For TH's strong suggestion "that man is a machine, like every other part of nature" (Peters 13), see esp. The First Part: Of Man, ch. 5, "Of Reason and Science" and TH's famous definition of reason as "nothing but reckoning, that is adding and subtracting, of the consequences of general names agreed upon for the marking and signifying of our thoughts" (Oakeshott edn. 41). This part of Leviathan also contains an elegant statement of TH's rigorous and frequent denial of freedom: "And therefore if a man should talk to me of a round quadrangle . . . or of a free subject; a free will; or any free, but free from being hindered by opposition, I should not say he were in error, but that his words were without meaning, that is to say, absurd" (43). See in this Category of the List, R. Descartes; D. Hofstadter; J. R. Munson and R. C. York; D. S. Robinson; C. Sagan, "Life"; J. C. J. Smart; B. Spinoza; S. E. Toulmin; R. A. Watson; R. S. Westfall.
Note opening of "The Introduction":
Nature (the art whereby God hath made and governes the world) is by the art of man, as in many other things, so in this also imitated, that it can make an Artificial Animal.
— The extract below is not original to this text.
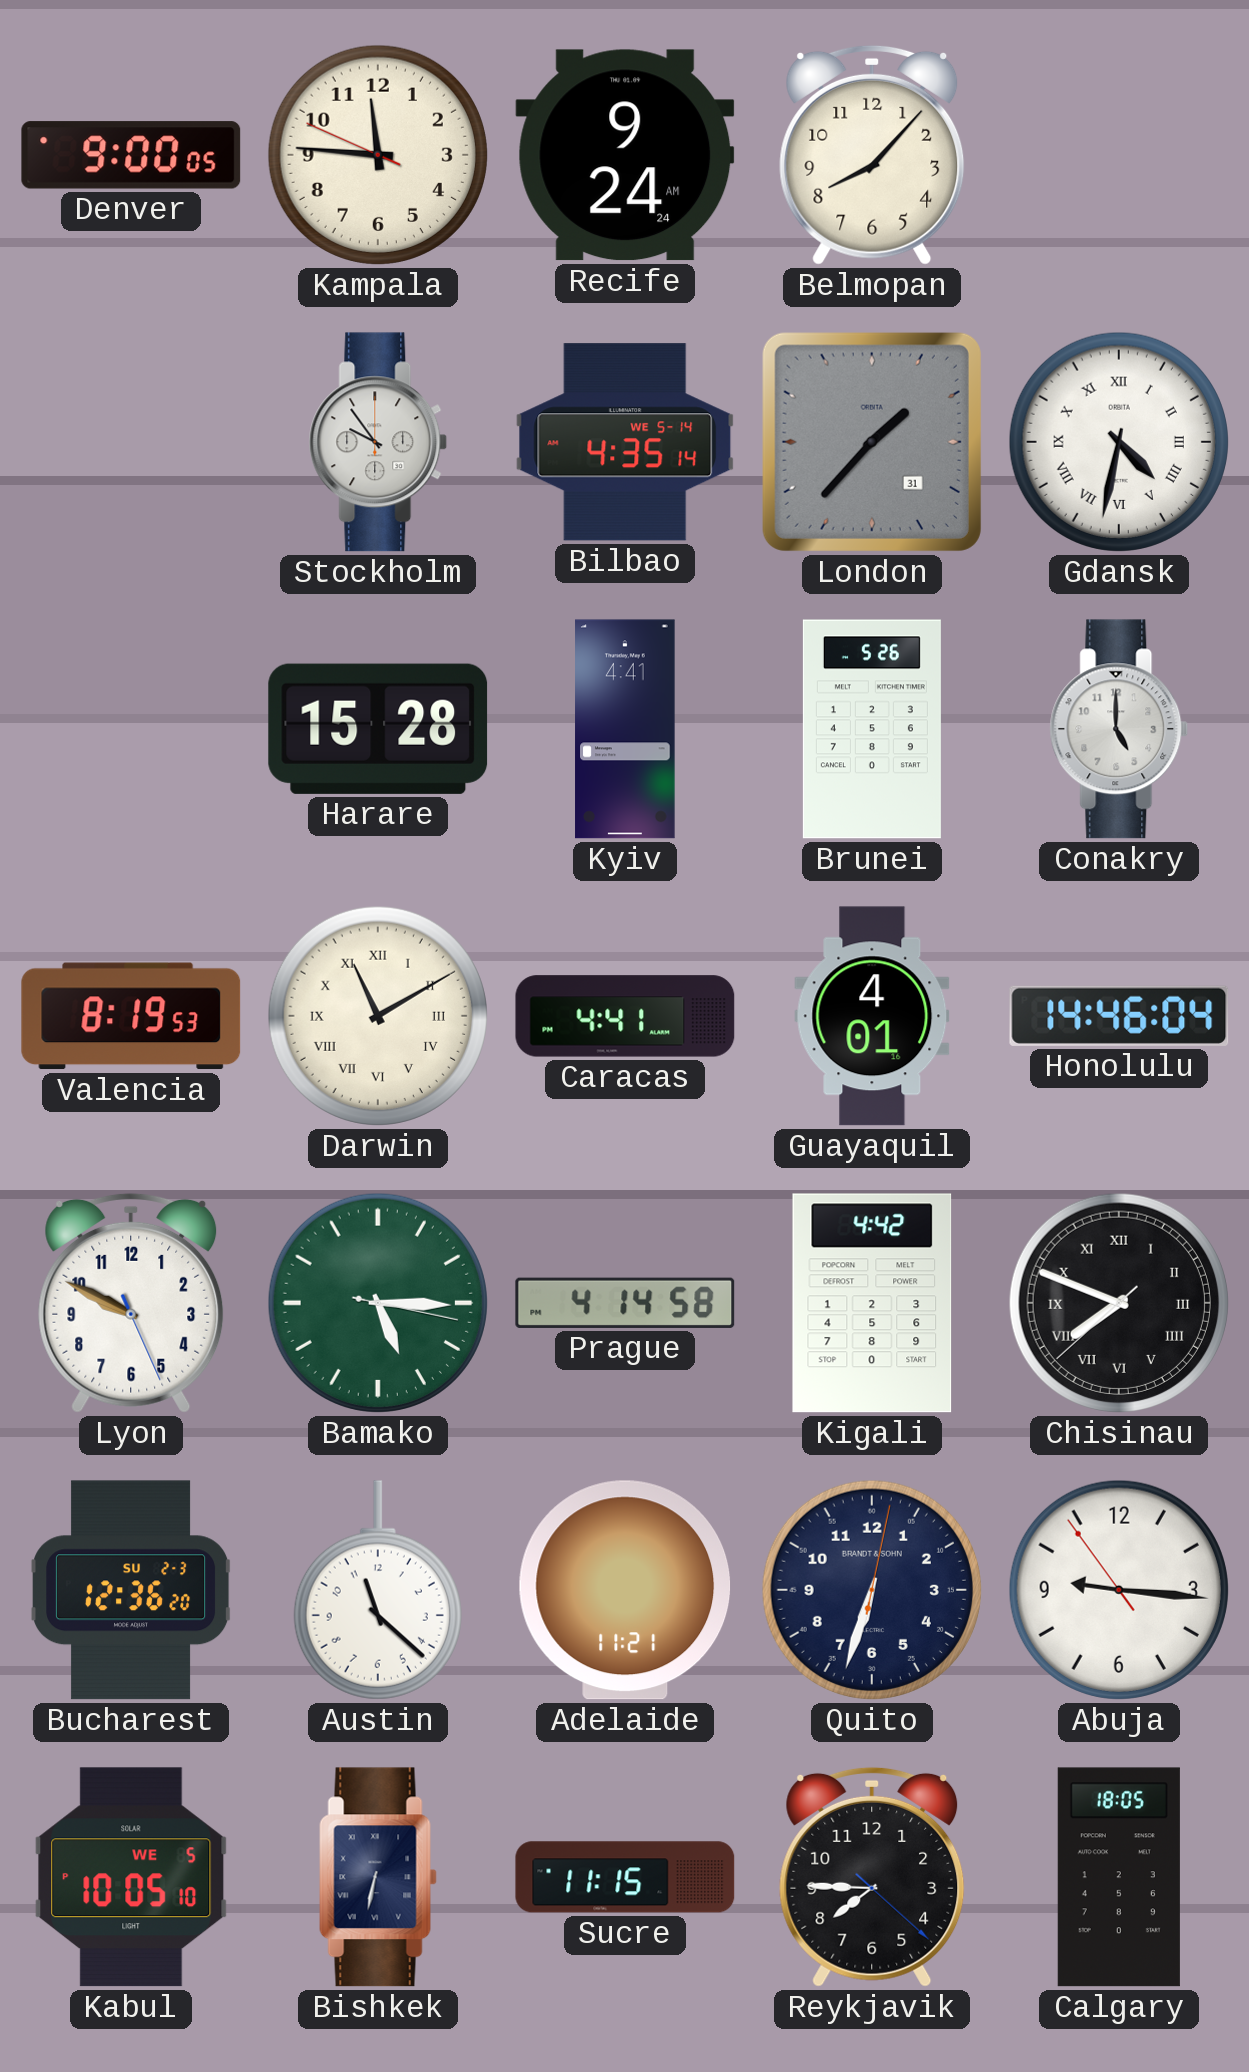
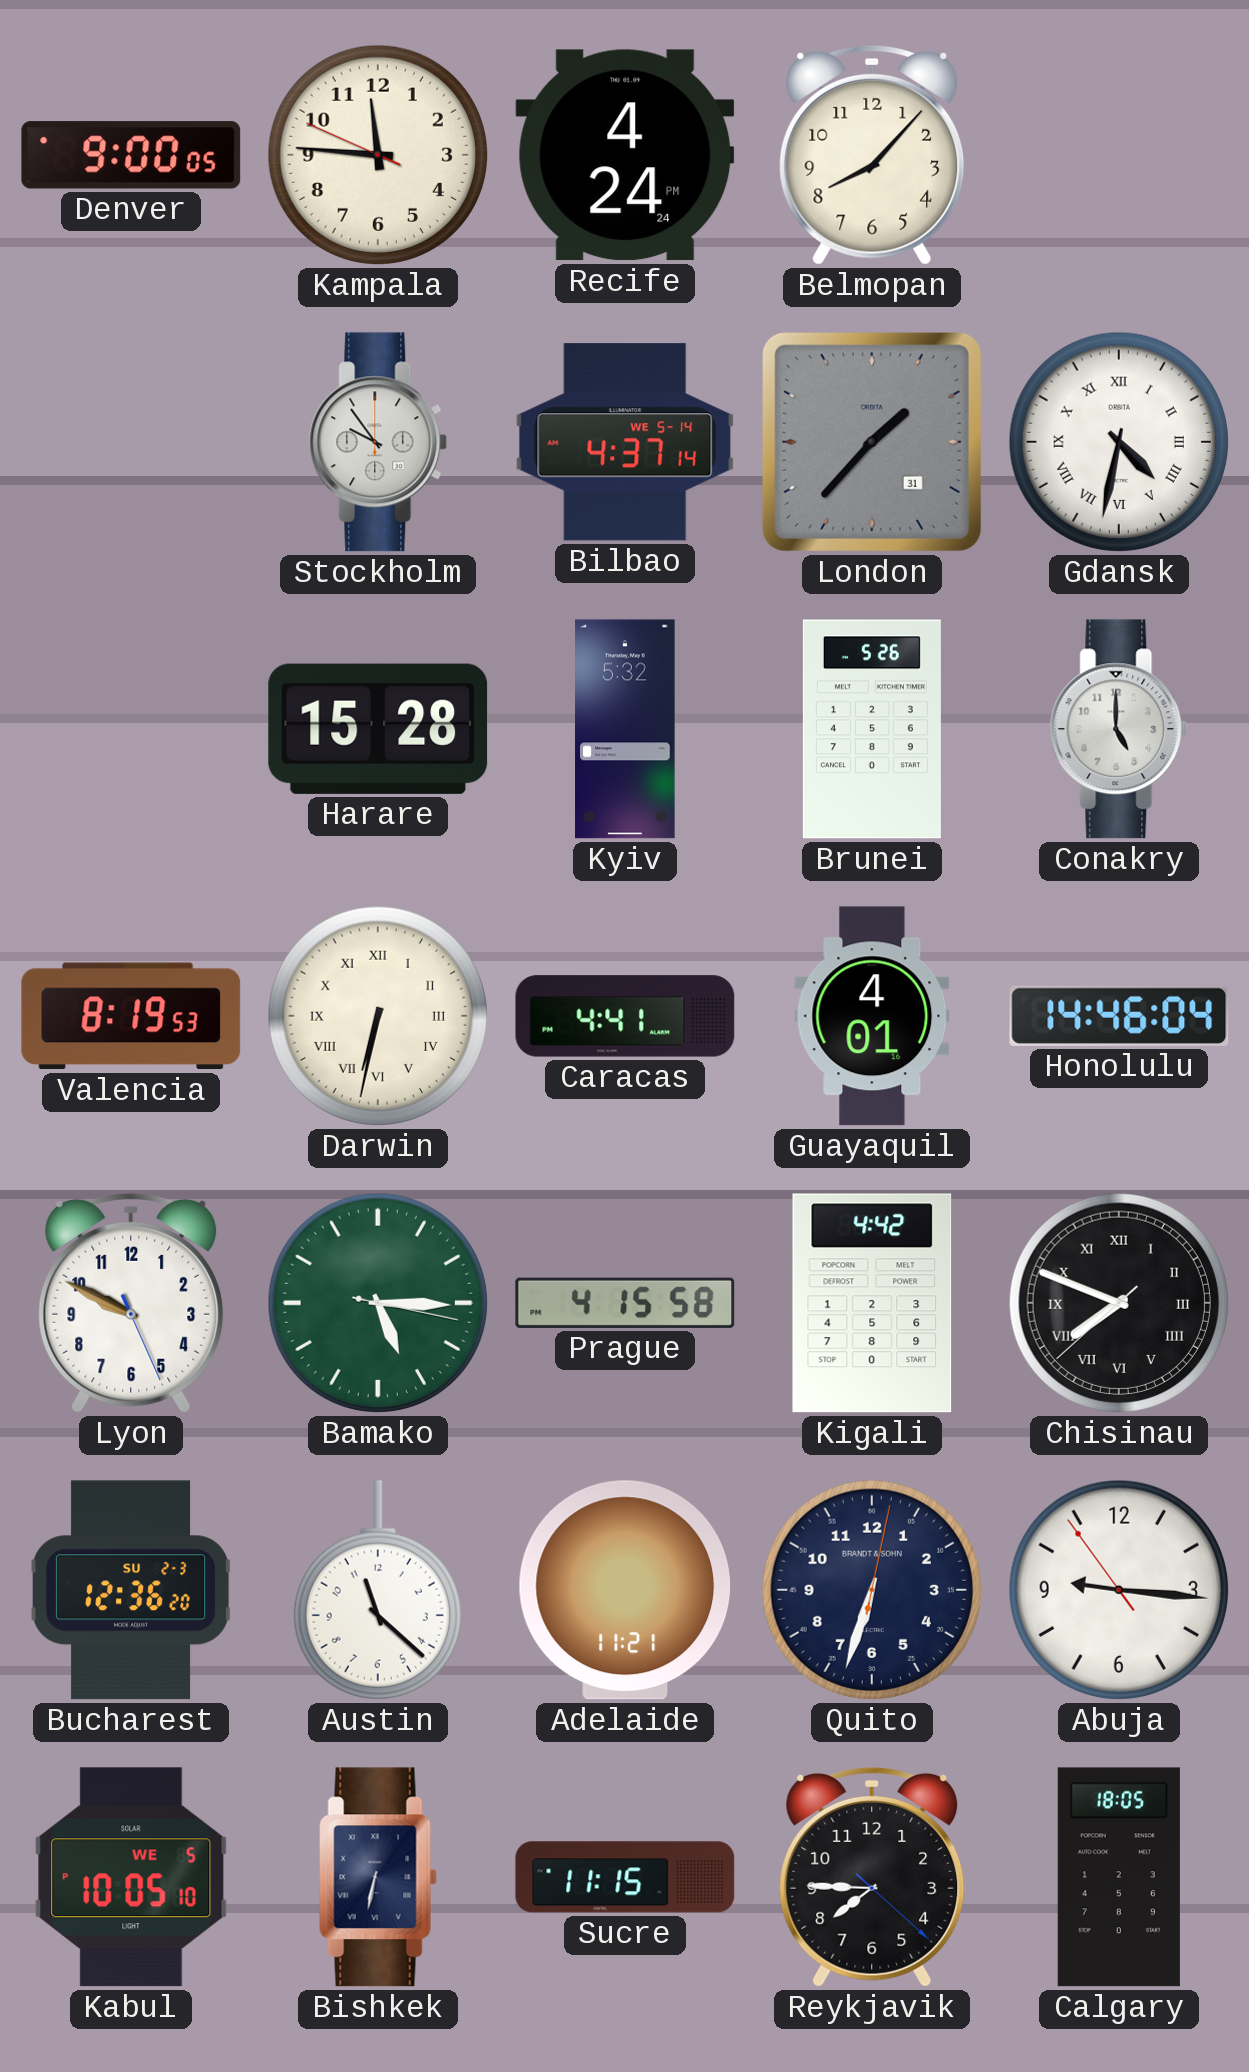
Recife: 9:24 -> 4:24
Bilbao: 4:35 -> 4:37
Kyiv: 4:41 -> 5:32
Darwin: 11:10 -> 6:32
Prague: 4:14 -> 4:15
For seeing life is but a motion of Limbs, the begining whereof is in some principall part within; why may we not say, that all Automata (Engines that move themselves by springs and wheeles as doth a watch) have an artificiall life? For what is the Heart, but a Spring; and the Nerves, but so many Strings; and the Joynts, but so many Wheeles, giving motion to the whole Body, such as was intended by the Artificer? Art goes yet further, imitating that Rationall and most excellent worke of Nature, Man. For by Art is created that great LEVIATHAN called a COMMON-WEALTH, or STATE, (in latine CIVITAS) which is but an Artificiall Man; though of greater stature and strength than the Naturall, for whose protection and defence it was intended; and in which, the Soveraignty is an Artificiall Soul, as giving life and motion to the whole body; The Magistrates, and other Officers of Judicature and Execution, artificiall Joynts; Reward and Punishment [...] are the Nerves, that do the same in the Body Naturall; The Wealth and Riches of all the particular members, are the Strength; Salus Populi (the Peoples Safety) its Businesse; Counsellors, by whom all things needfull for it to know, are suggested unto it, are the Memory; Equity and Lawes, an artificiall Reason and Will; Concord, Health; Sedition, Sicknesse; and Civill War, Death. Lastly, the Pacts and Covenants, by which the parts of this Body Politique were at first made, set together, and united, resemble that Fiat, or the Let Us Make Man, pronounced by God in the Creation.
Quoted in part at opening of Darwin Among the Machines: The Evolution of Global Intelligence (Dyson, p. 1; ch. 1 "Leviathan"). See also Jessica Riskin's The Restless Clock: A History of the Centuries-Long Argument over What Makes Living Things Tick.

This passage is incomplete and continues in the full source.